*** Begin section ***

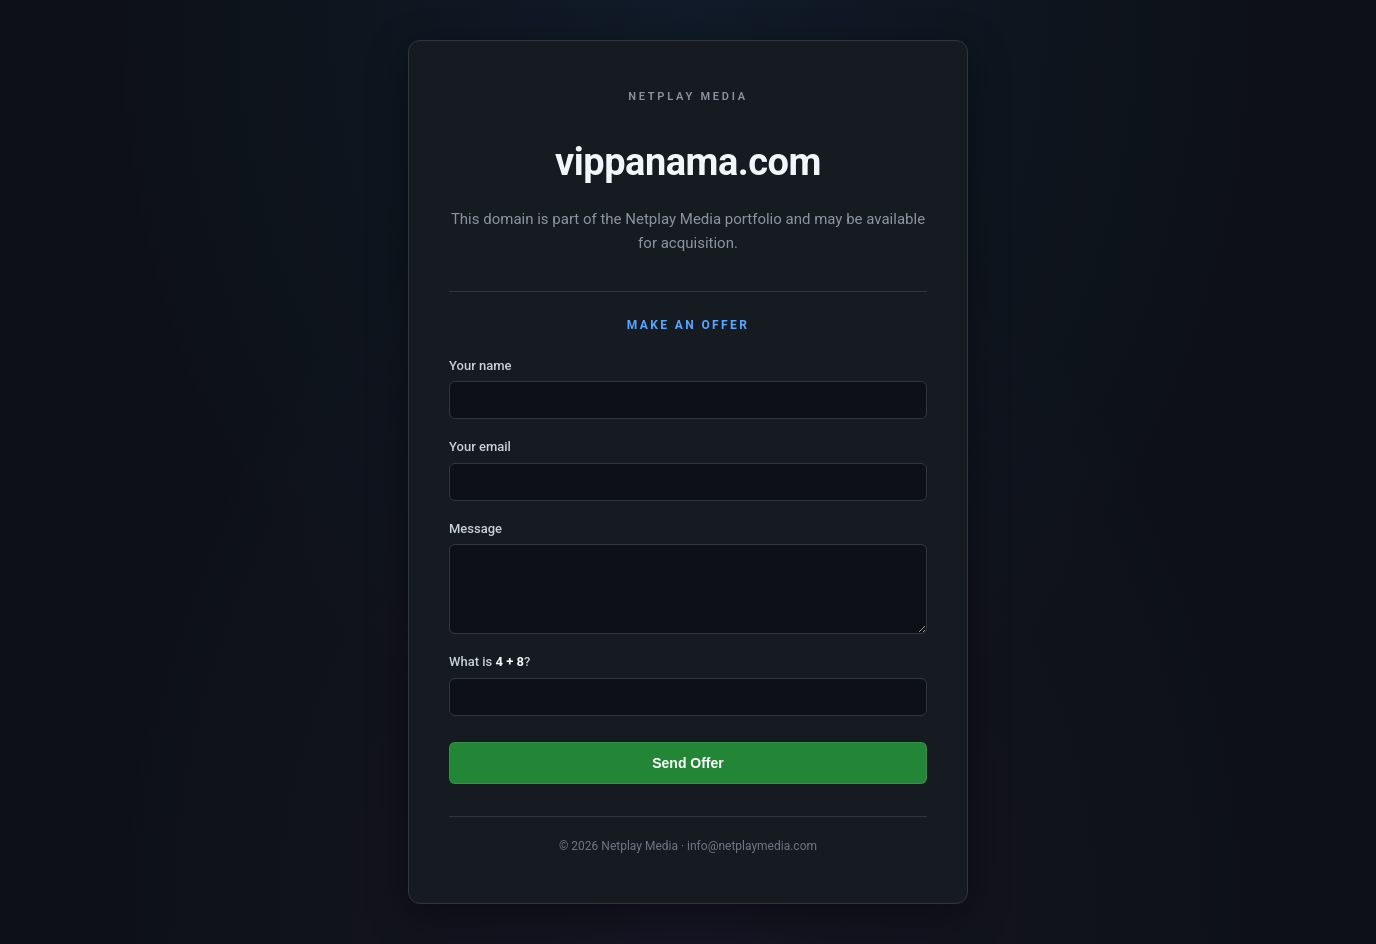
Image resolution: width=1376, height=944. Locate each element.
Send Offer (688, 763)
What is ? (489, 661)
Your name (480, 365)
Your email (480, 446)
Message (475, 528)
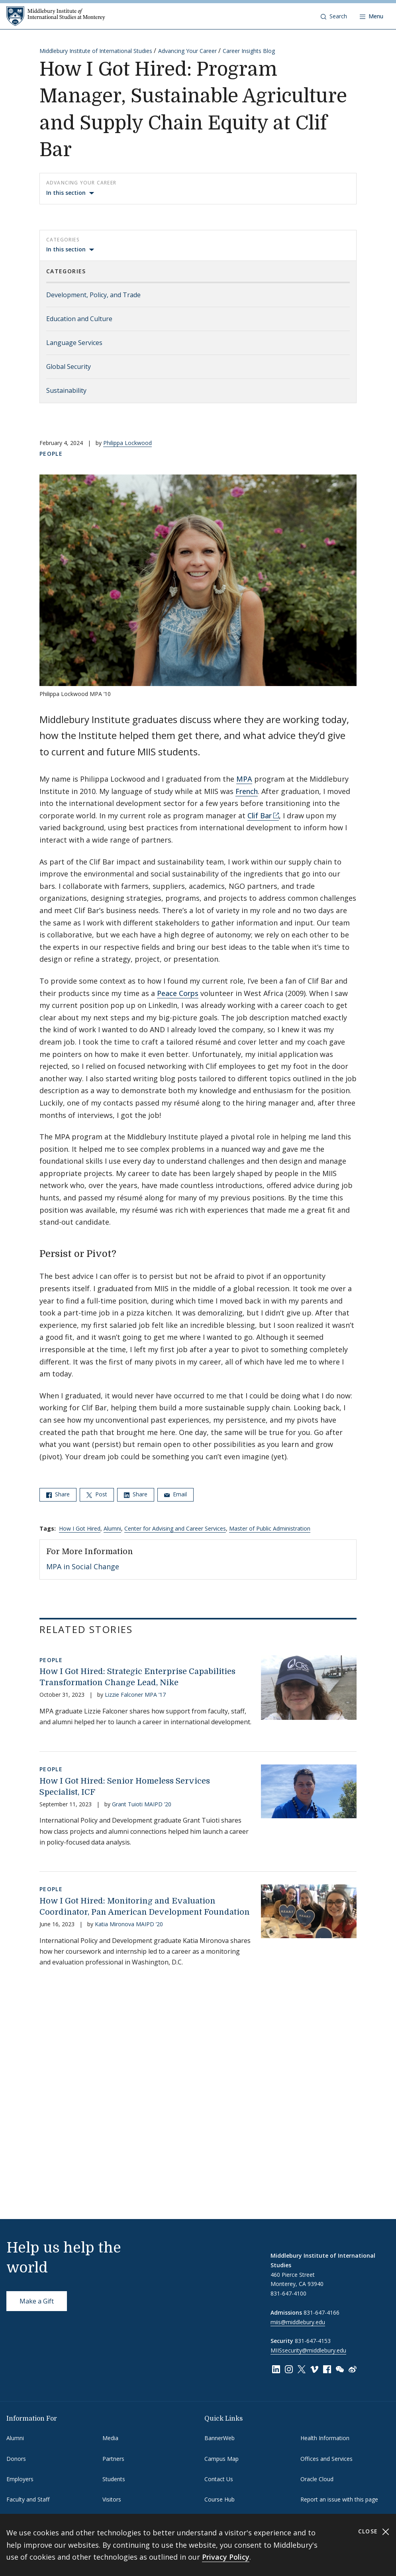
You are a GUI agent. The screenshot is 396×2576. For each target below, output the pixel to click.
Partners (113, 2458)
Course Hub (219, 2499)
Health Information (324, 2438)
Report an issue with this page (339, 2499)
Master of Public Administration (269, 1528)
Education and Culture (79, 318)
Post (96, 1494)
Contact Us (218, 2479)
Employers (19, 2479)
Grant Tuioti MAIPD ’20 (141, 1804)
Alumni (112, 1528)
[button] (333, 16)
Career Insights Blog (249, 51)
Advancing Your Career (187, 51)
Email (175, 1494)
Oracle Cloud (316, 2479)
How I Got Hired (79, 1528)
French (246, 791)
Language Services (74, 342)
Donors (16, 2458)
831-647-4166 (321, 2312)
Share (58, 1494)
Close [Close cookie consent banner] (374, 2531)
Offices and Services (326, 2458)
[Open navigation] (371, 16)
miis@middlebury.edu (298, 2322)
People (51, 453)
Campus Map (221, 2458)
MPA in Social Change (82, 1566)
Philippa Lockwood (127, 443)
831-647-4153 (313, 2341)
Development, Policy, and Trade (93, 294)
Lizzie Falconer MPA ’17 (135, 1694)
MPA (244, 779)
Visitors (111, 2499)
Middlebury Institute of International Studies (95, 51)
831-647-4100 (288, 2293)
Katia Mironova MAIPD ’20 (129, 1924)
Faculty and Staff (27, 2499)
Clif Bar (259, 815)
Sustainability (66, 390)
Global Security (68, 366)
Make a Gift (37, 2301)
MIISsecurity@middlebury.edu (308, 2350)
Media (110, 2438)
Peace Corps (177, 993)
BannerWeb (219, 2438)
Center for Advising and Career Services (175, 1528)
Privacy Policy (225, 2557)
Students (113, 2479)
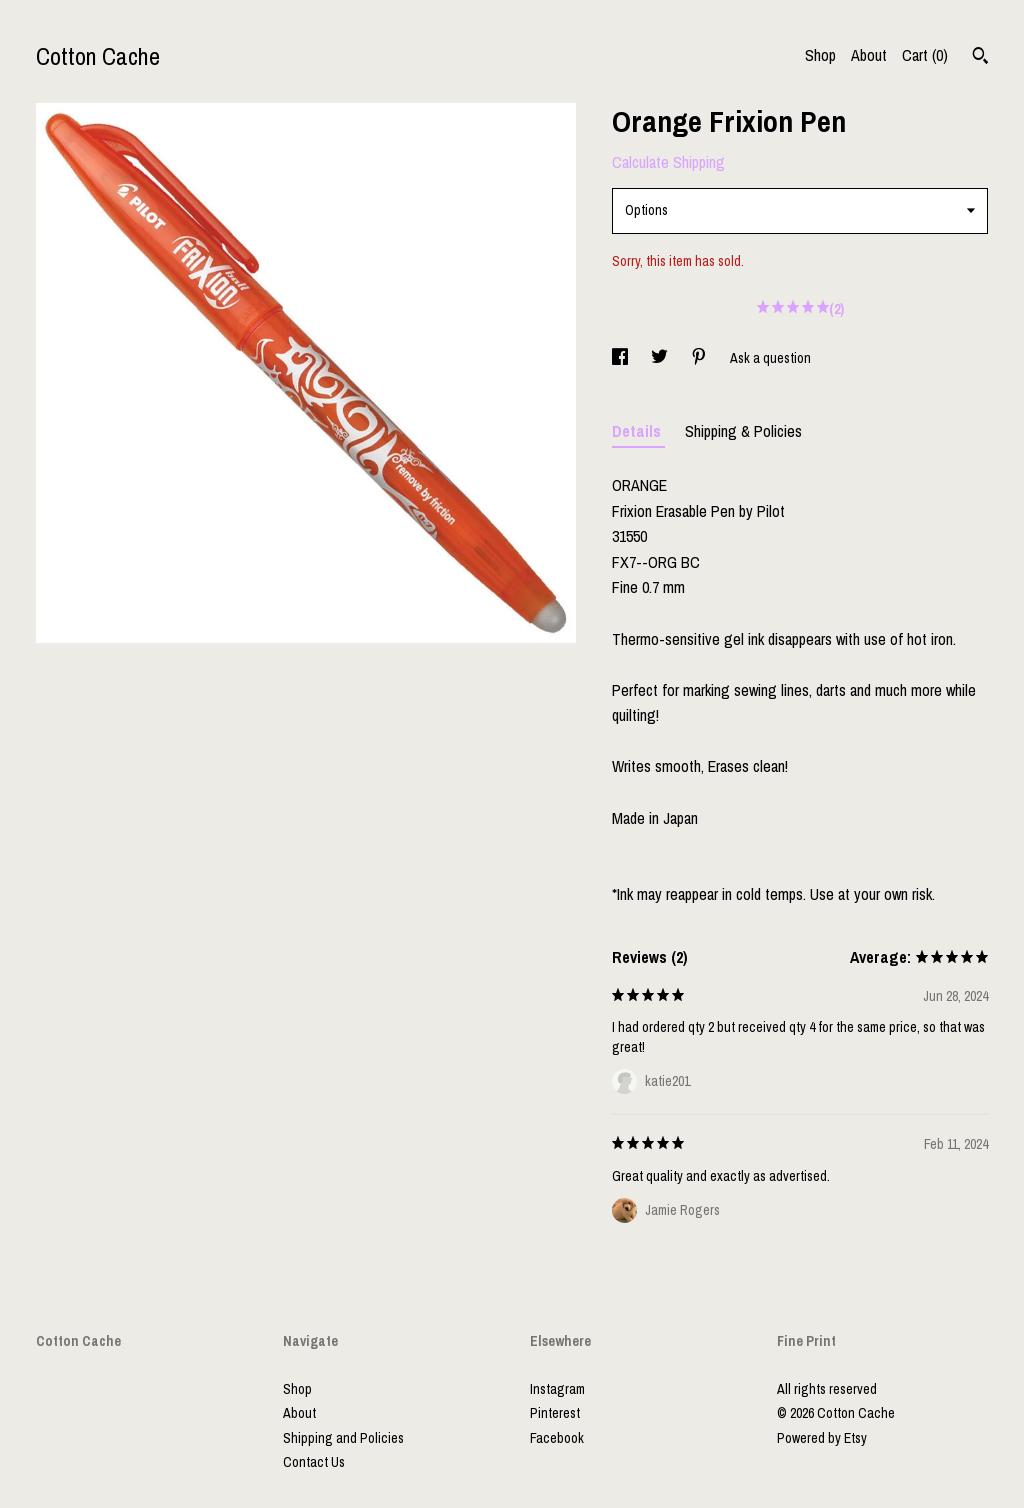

*** End section ***

## [WORK ORDER]
Retype, without any picture, exactly the lines from the one with "Faculty and Staff (27, 2499)" through the end of the entries, inclusive.

## [SOLUTION TO THE EXERCISE]
Faculty and Staff (27, 2499)
Clif Bar (259, 815)
Sustainability (66, 390)
Global Security (68, 366)
Make a Gift (37, 2301)
MIISsecurity@middlebury.edu (308, 2350)
Media (110, 2438)
Peace Corps (177, 993)
BannerWeb (219, 2438)
Center for Advising and Career Services (175, 1528)
Privacy Policy (225, 2557)
Students (113, 2479)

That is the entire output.